Skip connections are where the outputs of preceding layers are connected (e.g. via summation or concatenation) to later layers. Architectures with more than 15 layers have increasingly turned to skip connections. According to empirical studies, skip connections alleviate training problems and improve model generalization. Although multiple weights initialization schemes and batch normalization can alleviate the training problems, optimizing PlainNets becomes absolutely impossible beyond a certain depth.
Experimental Results
Experiments were done on MNIST, CIFAR-10 and CIFAR-100 datasets using PlainNet, ResNet and ResNeXt, each having 164 layers.
Tables 1, 2, 3 & 4 show the obtained accuracies on the different datasets. Clearly it can be seen, as in figure 3 and figure 4, that PlainNets perform worser than networks with skip connections and are essentially untrainable. PlainNets failure to learn, given the very poor accuracies on the training sets.
Discussion and Observations:
The plot of PlainNets activations and weights given below in Figure 5 and Figure 6.
The plot of ResNet unit’s activations and weights given below in Figure 7 and Figure 8.

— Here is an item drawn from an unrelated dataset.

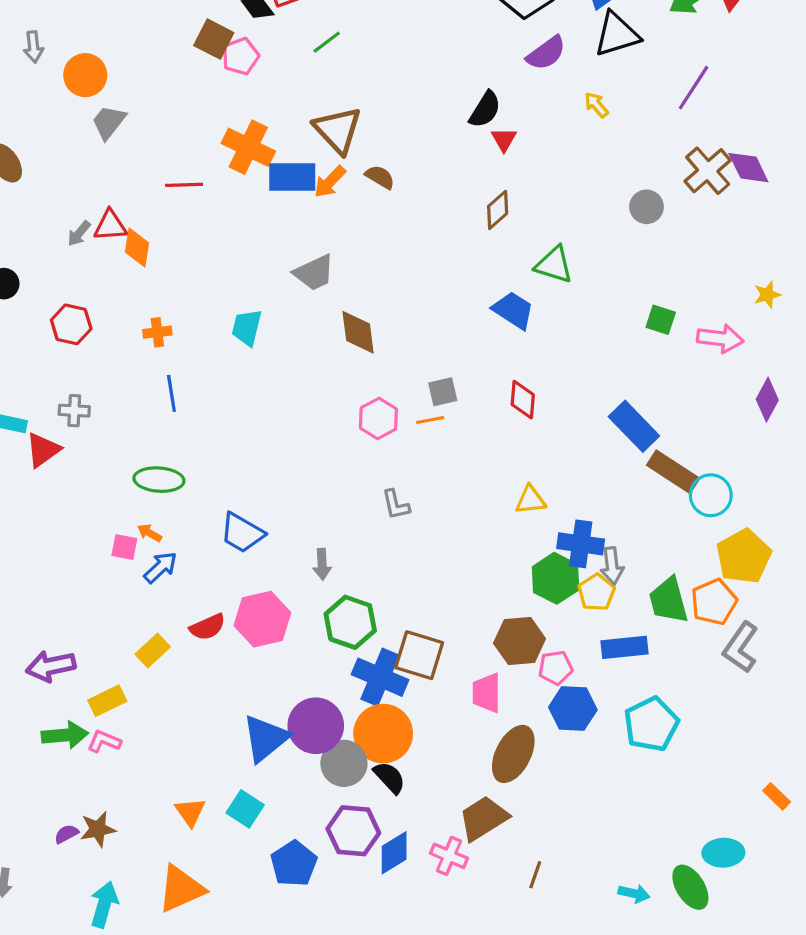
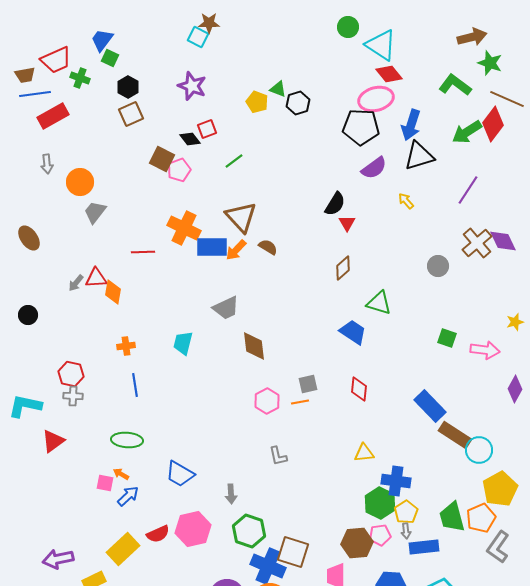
red hexagon: (71, 324) -> (71, 374), moved
red triangle: (43, 450) -> (53, 441), moved
gray arrow: (612, 566) -> (406, 531), moved, size x0.7
yellow rectangle: (153, 650) -> (123, 549), size x1.5
pink pentagon: (556, 668) -> (380, 535), moved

According to authors of the paper, “the PlainNet trained on CIFAR10 dataset, starting from the eightieth layer, have hidden representations with infinite condition numbers; on CIFAR100 dataset, starting from the hundredth layer, the PlainNet’s hidden representations have infinite condition numbers. This observation depicts the worst scenario of the singularity problem for optimization such that model generalization is impossible as given in Remark 8. In contrast, the hidden representations of the ResNet never have infinite condition numbers; the condition numbers, which are high in the early layers quickly reduce to reasonable values so that optimization converges successfully.”
Conclusion
Skip connections are a powerful means to train Deep Neural Networks.
Subscribe to receive a copy of our newsletter directly delivered to your inbox.
The above article is sponsored by Vevesta.
Vevesta: Your Machine Learning Team’s Collective Wiki: Identify and use relevant machine learning projects, features and techniques.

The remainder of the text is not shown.